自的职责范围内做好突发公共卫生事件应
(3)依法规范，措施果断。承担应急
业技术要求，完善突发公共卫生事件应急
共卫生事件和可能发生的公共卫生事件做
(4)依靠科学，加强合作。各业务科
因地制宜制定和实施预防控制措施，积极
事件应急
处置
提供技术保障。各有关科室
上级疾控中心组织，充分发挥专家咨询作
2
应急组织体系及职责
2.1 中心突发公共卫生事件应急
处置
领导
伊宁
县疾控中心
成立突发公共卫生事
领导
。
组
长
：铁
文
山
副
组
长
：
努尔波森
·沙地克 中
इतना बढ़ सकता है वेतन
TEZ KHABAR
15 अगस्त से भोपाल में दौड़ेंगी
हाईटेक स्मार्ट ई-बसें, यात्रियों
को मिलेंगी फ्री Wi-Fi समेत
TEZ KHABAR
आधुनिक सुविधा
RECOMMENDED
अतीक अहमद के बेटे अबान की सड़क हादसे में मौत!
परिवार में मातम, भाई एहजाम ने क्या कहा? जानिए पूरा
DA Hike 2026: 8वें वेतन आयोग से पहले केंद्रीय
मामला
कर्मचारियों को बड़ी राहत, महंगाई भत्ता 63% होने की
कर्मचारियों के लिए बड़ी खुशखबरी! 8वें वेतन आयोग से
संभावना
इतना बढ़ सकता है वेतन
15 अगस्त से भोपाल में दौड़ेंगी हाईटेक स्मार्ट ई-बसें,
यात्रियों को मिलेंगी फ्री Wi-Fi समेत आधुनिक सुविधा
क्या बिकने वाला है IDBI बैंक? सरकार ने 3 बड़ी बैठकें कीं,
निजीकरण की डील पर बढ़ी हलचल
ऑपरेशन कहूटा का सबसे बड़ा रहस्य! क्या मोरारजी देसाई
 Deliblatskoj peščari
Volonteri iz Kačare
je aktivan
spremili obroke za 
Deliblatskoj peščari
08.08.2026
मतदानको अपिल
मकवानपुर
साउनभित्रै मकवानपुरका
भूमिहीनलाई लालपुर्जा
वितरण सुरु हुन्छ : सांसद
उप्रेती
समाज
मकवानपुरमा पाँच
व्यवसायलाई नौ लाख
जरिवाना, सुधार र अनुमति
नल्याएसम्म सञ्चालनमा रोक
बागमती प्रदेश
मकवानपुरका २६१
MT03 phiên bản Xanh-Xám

++++++

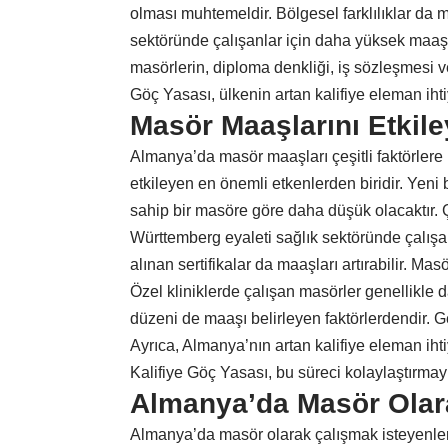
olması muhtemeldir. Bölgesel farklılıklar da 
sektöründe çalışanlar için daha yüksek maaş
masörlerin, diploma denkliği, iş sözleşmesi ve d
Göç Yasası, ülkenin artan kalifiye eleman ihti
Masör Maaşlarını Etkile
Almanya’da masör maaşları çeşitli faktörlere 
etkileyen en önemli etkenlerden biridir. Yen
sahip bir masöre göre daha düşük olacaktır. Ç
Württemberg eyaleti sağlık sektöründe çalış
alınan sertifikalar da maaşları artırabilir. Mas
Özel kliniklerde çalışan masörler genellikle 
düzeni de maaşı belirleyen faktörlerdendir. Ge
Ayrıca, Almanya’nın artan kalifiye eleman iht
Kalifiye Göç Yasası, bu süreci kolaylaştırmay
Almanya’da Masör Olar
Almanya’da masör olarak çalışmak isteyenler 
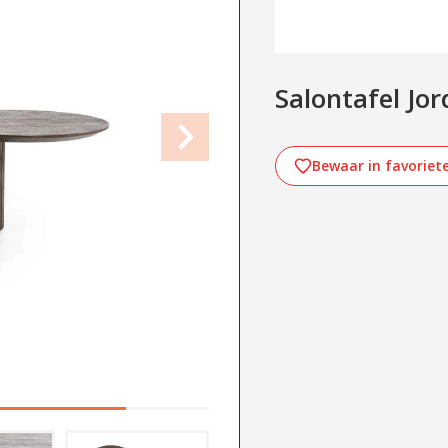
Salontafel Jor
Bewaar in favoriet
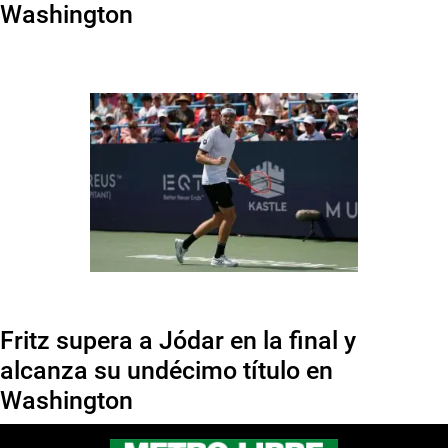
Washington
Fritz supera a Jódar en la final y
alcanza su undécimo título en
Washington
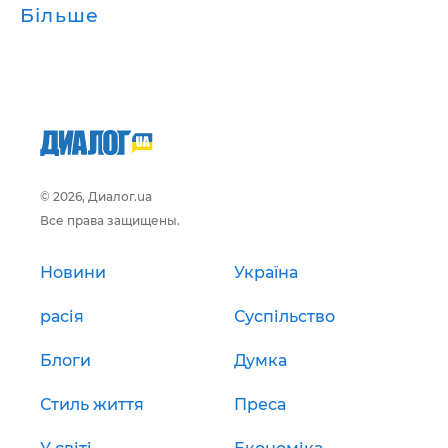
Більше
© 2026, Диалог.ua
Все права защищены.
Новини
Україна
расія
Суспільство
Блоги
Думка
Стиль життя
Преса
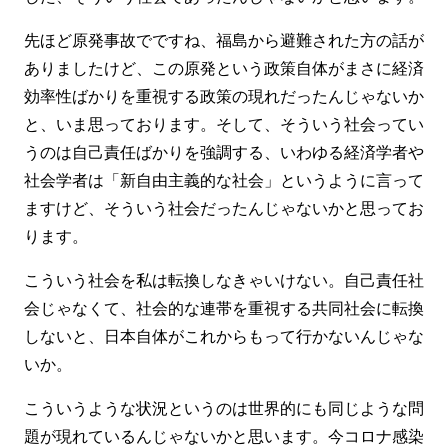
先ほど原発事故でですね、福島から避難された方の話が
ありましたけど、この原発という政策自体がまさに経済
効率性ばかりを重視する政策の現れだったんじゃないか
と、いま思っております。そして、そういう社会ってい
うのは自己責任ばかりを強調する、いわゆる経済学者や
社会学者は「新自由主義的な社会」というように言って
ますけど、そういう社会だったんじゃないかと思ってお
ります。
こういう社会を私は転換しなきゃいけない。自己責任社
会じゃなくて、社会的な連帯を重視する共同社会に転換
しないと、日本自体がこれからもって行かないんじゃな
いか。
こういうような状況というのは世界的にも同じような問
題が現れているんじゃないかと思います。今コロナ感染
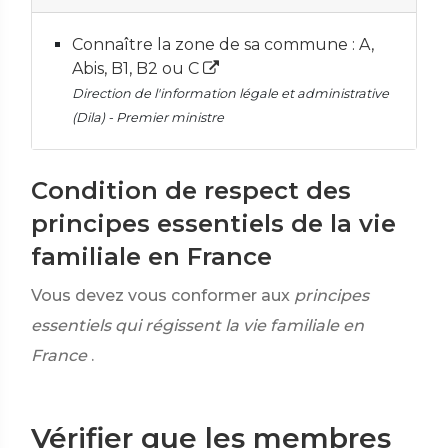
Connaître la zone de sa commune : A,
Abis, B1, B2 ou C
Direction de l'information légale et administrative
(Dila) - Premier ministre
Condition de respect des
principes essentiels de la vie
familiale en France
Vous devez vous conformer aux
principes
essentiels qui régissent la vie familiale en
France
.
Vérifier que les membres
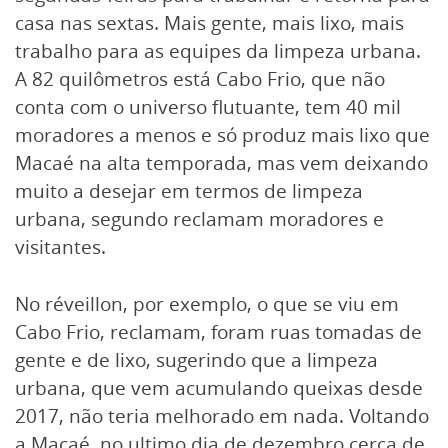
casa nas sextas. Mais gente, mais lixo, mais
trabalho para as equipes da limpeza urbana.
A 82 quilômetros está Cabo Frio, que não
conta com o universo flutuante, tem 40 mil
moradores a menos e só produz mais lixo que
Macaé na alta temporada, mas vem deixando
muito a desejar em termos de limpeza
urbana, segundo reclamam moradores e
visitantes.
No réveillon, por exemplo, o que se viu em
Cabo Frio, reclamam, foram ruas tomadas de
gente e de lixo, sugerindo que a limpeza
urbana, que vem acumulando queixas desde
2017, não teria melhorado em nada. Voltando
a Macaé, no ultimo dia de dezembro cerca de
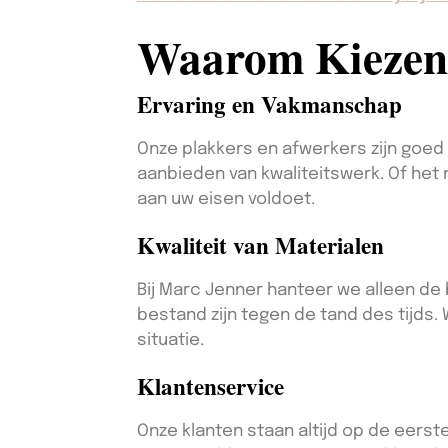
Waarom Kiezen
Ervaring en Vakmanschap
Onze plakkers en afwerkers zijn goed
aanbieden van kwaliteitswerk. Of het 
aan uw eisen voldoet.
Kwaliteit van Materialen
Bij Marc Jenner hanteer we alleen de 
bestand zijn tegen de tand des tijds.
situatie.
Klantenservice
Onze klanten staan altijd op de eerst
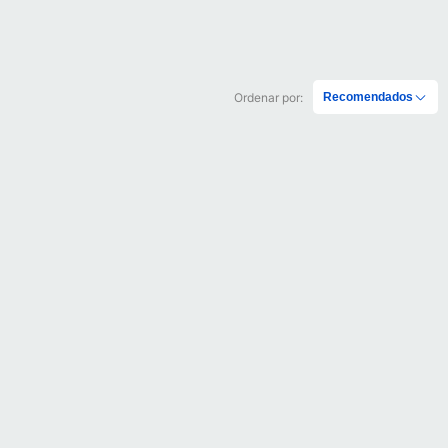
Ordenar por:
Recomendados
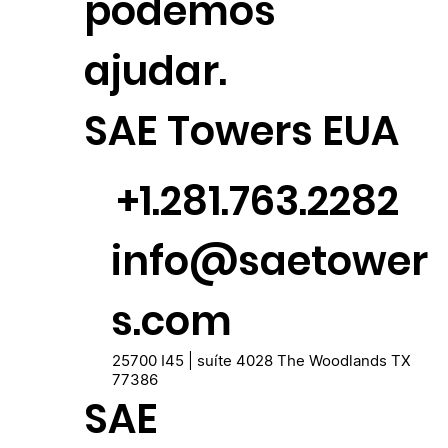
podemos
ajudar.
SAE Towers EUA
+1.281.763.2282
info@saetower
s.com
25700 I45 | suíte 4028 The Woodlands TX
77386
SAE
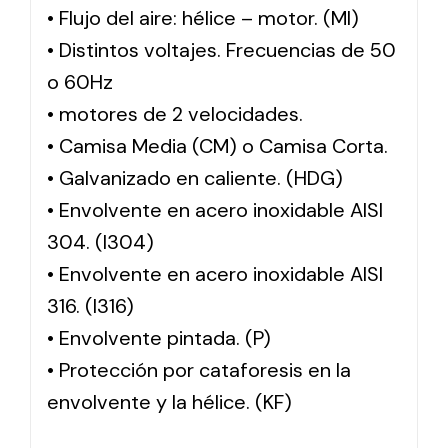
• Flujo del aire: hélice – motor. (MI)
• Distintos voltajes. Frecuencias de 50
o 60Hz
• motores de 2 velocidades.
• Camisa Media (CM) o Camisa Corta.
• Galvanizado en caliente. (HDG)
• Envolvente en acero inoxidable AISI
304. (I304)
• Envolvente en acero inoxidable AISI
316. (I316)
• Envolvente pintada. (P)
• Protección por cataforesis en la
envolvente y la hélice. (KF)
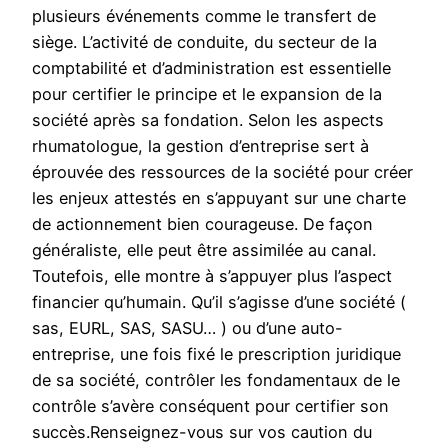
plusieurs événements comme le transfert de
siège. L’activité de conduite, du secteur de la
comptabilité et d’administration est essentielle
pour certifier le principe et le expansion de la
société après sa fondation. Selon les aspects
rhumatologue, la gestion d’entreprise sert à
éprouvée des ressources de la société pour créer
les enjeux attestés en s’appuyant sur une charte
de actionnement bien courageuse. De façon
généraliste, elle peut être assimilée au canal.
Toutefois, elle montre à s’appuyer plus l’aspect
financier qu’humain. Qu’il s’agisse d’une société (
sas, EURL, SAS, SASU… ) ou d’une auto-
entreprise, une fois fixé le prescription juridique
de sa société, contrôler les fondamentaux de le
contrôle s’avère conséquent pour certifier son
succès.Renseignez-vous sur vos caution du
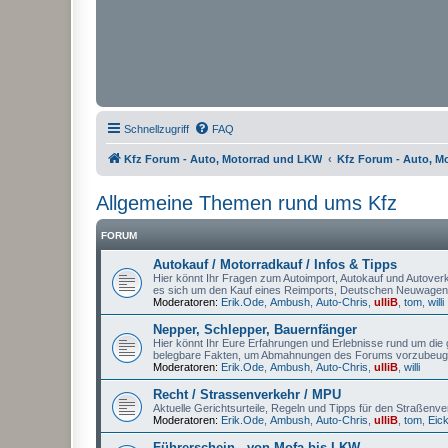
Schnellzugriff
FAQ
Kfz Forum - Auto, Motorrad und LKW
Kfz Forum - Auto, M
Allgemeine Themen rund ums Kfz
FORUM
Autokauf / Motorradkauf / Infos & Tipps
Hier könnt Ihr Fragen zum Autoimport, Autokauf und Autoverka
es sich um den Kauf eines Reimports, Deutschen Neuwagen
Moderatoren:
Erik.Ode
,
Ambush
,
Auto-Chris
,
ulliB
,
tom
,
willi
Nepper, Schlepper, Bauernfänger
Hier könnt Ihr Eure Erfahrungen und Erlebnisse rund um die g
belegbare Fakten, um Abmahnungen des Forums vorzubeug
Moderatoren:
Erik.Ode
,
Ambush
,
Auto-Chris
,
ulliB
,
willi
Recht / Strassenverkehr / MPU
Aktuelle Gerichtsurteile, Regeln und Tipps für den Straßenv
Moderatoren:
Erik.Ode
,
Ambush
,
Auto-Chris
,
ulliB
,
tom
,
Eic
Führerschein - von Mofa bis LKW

++++++

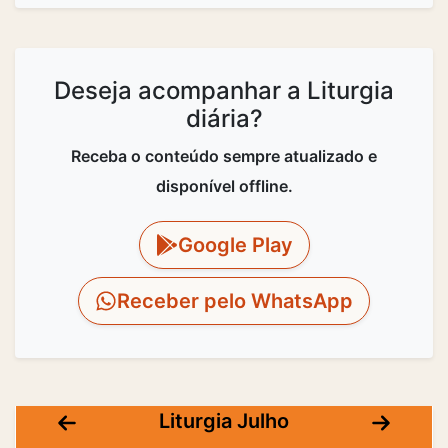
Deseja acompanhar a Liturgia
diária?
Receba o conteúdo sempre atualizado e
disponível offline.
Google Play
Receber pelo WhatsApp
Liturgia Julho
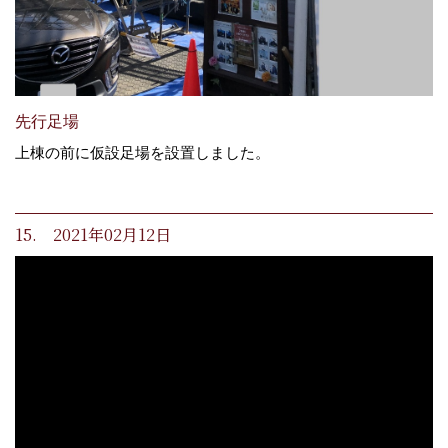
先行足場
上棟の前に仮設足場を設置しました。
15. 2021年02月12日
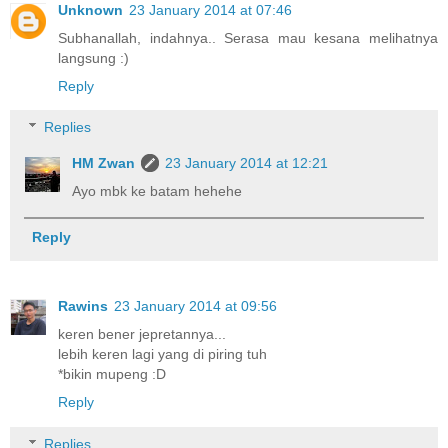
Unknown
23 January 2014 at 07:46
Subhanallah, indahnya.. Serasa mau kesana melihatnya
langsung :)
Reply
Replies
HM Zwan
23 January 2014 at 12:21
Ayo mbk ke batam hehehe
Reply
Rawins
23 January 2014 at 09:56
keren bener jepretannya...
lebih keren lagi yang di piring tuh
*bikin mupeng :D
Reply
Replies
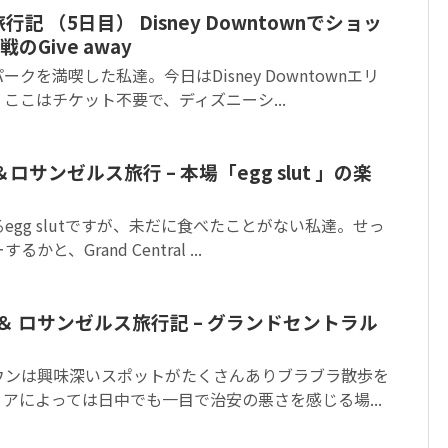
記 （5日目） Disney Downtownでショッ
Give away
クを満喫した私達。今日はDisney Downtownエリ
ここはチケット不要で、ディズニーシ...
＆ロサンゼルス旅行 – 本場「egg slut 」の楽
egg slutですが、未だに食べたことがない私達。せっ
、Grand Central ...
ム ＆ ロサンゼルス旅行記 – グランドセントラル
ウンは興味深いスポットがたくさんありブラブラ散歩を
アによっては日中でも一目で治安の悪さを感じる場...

++++++

■ **TASK PROMPT**
Retype exactly, and only, the lines above from the one where "自的职责范围内做好突发公共卫生事件应" occurs up to and including the one where "यात्रियों को मिलेंगी" occurs.

■ **RESPONSE**
自的职责范围内做好突发公共卫生事件应
(3)依法规范，措施果断。承担应急
业技术要求，完善突发公共卫生事件应急
共卫生事件和可能发生的公共卫生事件做
(4)依靠科学，加强合作。各业务科
因地制宜制定和实施预防控制措施，积极
事件应急
处置
提供技术保障。各有关科室
上级疾控中心组织，充分发挥专家咨询作
2
应急组织体系及职责
2.1 中心突发公共卫生事件应急
处置
领导
伊宁
县疾控中心
成立突发公共卫生事
领导
。
组
长
：铁
文
山
副
组
长
：
努尔波森
·沙地克 中
इतना बढ़ सकता है वेतन
TEZ KHABAR
15 अगस्त से भोपाल में दौड़ेंगी
हाईटेक स्मार्ट ई-बसें, यात्रियों
को मिलेंगी फ्री Wi-Fi समेत
TEZ KHABAR
आधुनिक सुविधा
RECOMMENDED
अतीक अहमद के बेटे अबान की सड़क हादसे में मौत!
परिवार में मातम, भाई एहजाम ने क्या कहा? जानिए पूरा
DA Hike 2026: 8वें वेतन आयोग से पहले केंद्रीय
मामला
कर्मचारियों को बड़ी राहत, महंगाई भत्ता 63% होने की
कर्मचारियों के लिए बड़ी खुशखबरी! 8वें वेतन आयोग से
संभावना
इतना बढ़ सकता है वेतन
15 अगस्त से भोपाल में दौड़ेंगी हाईटेक स्मार्ट ई-बसें,
यात्रियों को मिलेंगी फ्री Wi-Fi समेत आधुनिक सुविधा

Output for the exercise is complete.